Top of RECORD EXCERPTS

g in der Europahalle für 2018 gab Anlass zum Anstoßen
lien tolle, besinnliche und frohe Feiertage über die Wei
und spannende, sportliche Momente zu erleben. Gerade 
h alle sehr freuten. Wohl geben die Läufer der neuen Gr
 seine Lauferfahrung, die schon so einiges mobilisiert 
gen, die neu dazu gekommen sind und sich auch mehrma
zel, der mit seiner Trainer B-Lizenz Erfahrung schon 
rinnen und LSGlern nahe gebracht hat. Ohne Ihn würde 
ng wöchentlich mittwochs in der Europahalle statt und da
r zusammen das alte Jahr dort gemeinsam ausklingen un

Bottom of RECORD EXCERPTS
Top of RECORD EXCERPTS

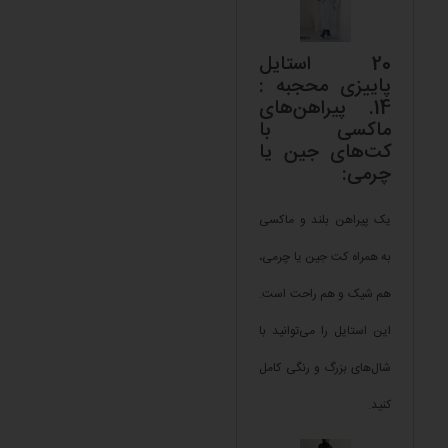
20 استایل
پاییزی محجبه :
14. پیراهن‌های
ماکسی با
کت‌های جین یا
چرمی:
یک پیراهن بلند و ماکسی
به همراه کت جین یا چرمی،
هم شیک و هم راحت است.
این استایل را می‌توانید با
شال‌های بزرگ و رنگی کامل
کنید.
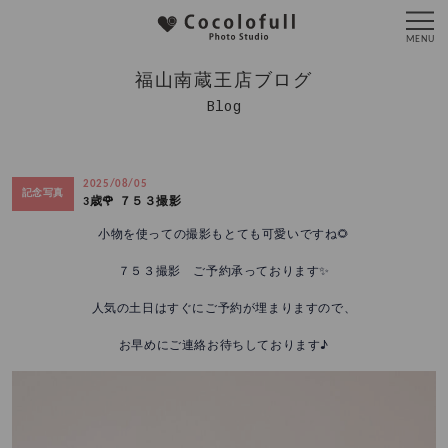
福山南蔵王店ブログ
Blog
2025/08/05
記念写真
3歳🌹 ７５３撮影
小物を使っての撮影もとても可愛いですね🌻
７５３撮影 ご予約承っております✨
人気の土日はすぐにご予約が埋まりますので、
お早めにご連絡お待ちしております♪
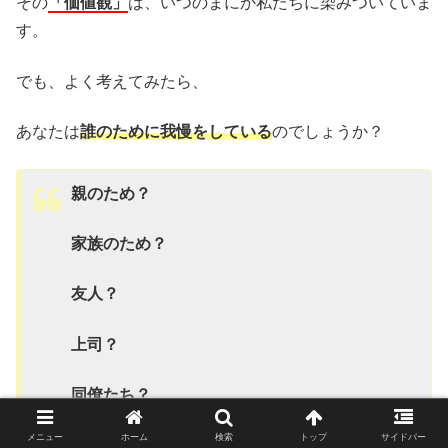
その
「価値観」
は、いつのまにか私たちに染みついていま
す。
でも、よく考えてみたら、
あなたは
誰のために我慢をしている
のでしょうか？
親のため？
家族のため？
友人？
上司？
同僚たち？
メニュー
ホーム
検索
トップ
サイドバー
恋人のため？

Bottom of RECORD EXCERPTS

TASK DESCRIPTION:
Out of the records above, pull each line containing the word "schon".

FINAL ANSWER:
 seine Lauferfahrung, die schon so einiges mobilisiert 
zel, der mit seiner Trainer B-Lizenz Erfahrung schon 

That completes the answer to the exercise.